Concierge Medicine Catching on in Wayland

May 30, 2025
2 mins read

By Jennifer Christian
Wayland Post Contributor

Two female primary care physicians have recently joined existing “concierge” medical practices in Wayland — and are taking new patients. Both Dr. Kim Buckman (now with MDVIP on Boston Post Road) and Dr. Jane Yu (now with Wayland Personal Physicians in Wayland Town Center) are experienced clinicians, each having spent more than 20 years in outpatient clinical practice — and new to concierge medicine.

Concierge medicine is a new and increasingly popular healthcare delivery model for primary care in which patients pay a fixed annual membership fee to join a particular physician’s practice. The annual membership fee supplements the concierge physician’s income, allowing them to reduce the number of total patients in their practice and giving them the freedom to deliver more individualized care. All of this is intended to restore the physician’s passion for the profession of medicine while enabling them to continue to make a fair living.

In this setting, patients receive unusually thorough annual evaluations with special testing along with personalized care and easier access and convenience the rest of the year. Patients (and/or their insurers) continue to pay for illness visits, routine follow-ups and related tests.

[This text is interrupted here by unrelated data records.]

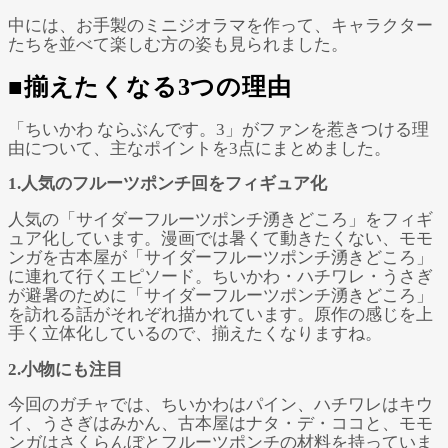
中には、お手製のミニジオラマを作って、キャラクター
たちを並べて楽しむ方の姿も見られました。
■揃えたくなる3つの理由
「ちいかわ ならぶんです。3」がファンを惹きつける理
由について、主なポイントを3点にまとめました。
1.人気のフルーツポンチ回をフィギュア化
人気の「サイダーフルーツポンチ湧きどころ」をフィギ
ュア化しています。漫画では暑くて動きたくない、モモ
ンガを古本屋が「サイダーフルーツポンチ湧きどころ」
に連れて行くエピソード。ちいかわ・ハチワレ・うさぎ
が避暑のために「サイダーフルーツポンチ湧きどころ」
を訪れる話がそれぞれ描かれています。原作の感じを上
手く立体化しているので、揃えたくなりますね。
2.小物にも注目
今回のガチャでは、ちいかわはパイン、ハチワレはキウ
イ、うさぎはみかん、古本屋はナタ・デ・ココと、モモ
ンガはさくらんぼとフルーツポンチの材料を持っていま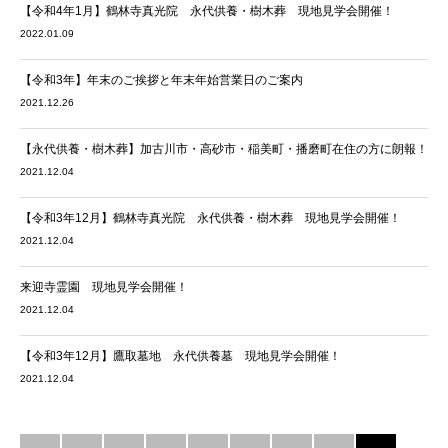
【令和4年1月】鶴林寺真光院 永代供養・樹木葬 現地見学会開催！
2022.01.09
【令和3年】年末のご挨拶と年末年始営業日のご案内
2021.12.26
【永代供養・樹木葬】加古川市・高砂市・稲美町・播磨町在住の方に朗報！
2021.12.04
【令和3年12月】鶴林寺真光院 永代供養・樹木葬 現地見学会開催！
2021.12.04
来迎寺霊園 現地見学会開催！
2021.12.04
【令和3年12月】鷹取墓地 永代供養墓 現地見学会開催！
2021.12.04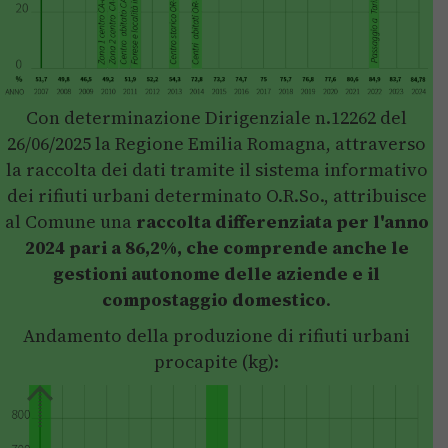
Con determinazione Dirigenziale n.12262 del
26/06/2025 la Regione Emilia Romagna, attraverso
la raccolta dei dati tramite il sistema informativo
dei rifiuti urbani determinato O.R.So., attribuisce
al Comune una
raccolta differenziata per l'anno
2024 pari a 86,2%, che comprende anche le
gestioni autonome delle aziende e il
compostaggio domestico
.
Andamento della produzione di rifiuti urbani
procapite (kg):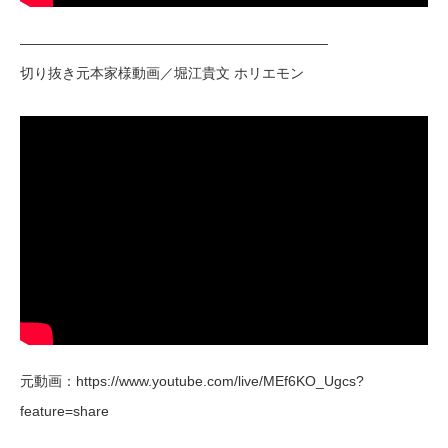
——————————————————————
切り抜き元本家様動画／堀江貴文 ホリエモン
元動画：https://www.youtube.com/live/MEf6KO_Ugcs?
feature=share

Both Yu and Buckman were previously affiliated with “safety net” hospitals and outpatient practices treating many low- and moderate-income patients. Roughly half of American physicians today are struggling with burnout, especially primary care clinicians who are in the lowest tier for income.
“Before I learned about concierge medicine, I had been exploring other options for how to use my medical degree,” said Buckman. “But I didn’t want to give up on patient care.”

At her prior practice, she said she had to see a different patient every 15 minutes. She was “fighting fires and couldn’t make changes in patients’ lives to keep them healthy. I was practicing reactive medicine only, with no time to talk about anything else. If I did, the next patient became upset.”

“I always felt rushed, and neither the patients nor I liked it or felt satisfied,” Yu said. “Physicians have been inundated with unsustainable panel size and administrative burdens,” and recently there have been more problems due to chronic staffing shortages, she noted. When she heard about a concierge medicine option, she decided to pursue it.

Slower pace, fewer patients

Both Buckman and Yu point to these appealing features of the concierge model:

  1. A slower pace of patient appointments. A follow-up visit is typically 30 minutes compared to the usual 15 minutes in primary care practice. Concierge physicians see six to eight patients a day, whereas typical primary care physicians might see 20 or more.
  2. A smaller number of patient/members cared for by the practice — generally in the range of 300 to 900 people. This contrasts with the typical panel sizes for family physicians ranging from 1,888 to 2,504 as reported in a 2025 article in the Journal of Primary Care & Community Health. In their prior practices, Buckman’s panel was 2,000 patients and Yu’s was 2,600.

Both doctors now value the luxury of having enough time to get to know their patients as people, understand their medical needs and then proactively help them achieve their health goals.
Buckman grew up in Newton and now lives in Natick. She graduated from Temple University’s Medical School and completed an internal medicine internship and residency at Boston City Hospital. She is board-certified in primary care internal medicine. From 2001 to 2024 she was in practice with the Southborough Medical Group. She came into the Wayland MDVIP practice in 2024 and gradually took over as the prior physician phased out. She has a five-star rating on the U.S. News & World Report and accepts Medicare and many commercial insurance plans.

Yu has an M.D. from the University of Miami and completed a residency in family medicine at Tufts University. She is board certified in family medicine and in obesity medicine. She previously worked at Signature Healthcare in the Brockton area. She was one of only 60 Massachusetts physicians to receive a UnitedHealthcare Hero award in 2025 for excellence in patient experience. She joined the Wayland Personal Physicians group in May 2025. Dr. Yu’s two partners have full panels and have a wait list.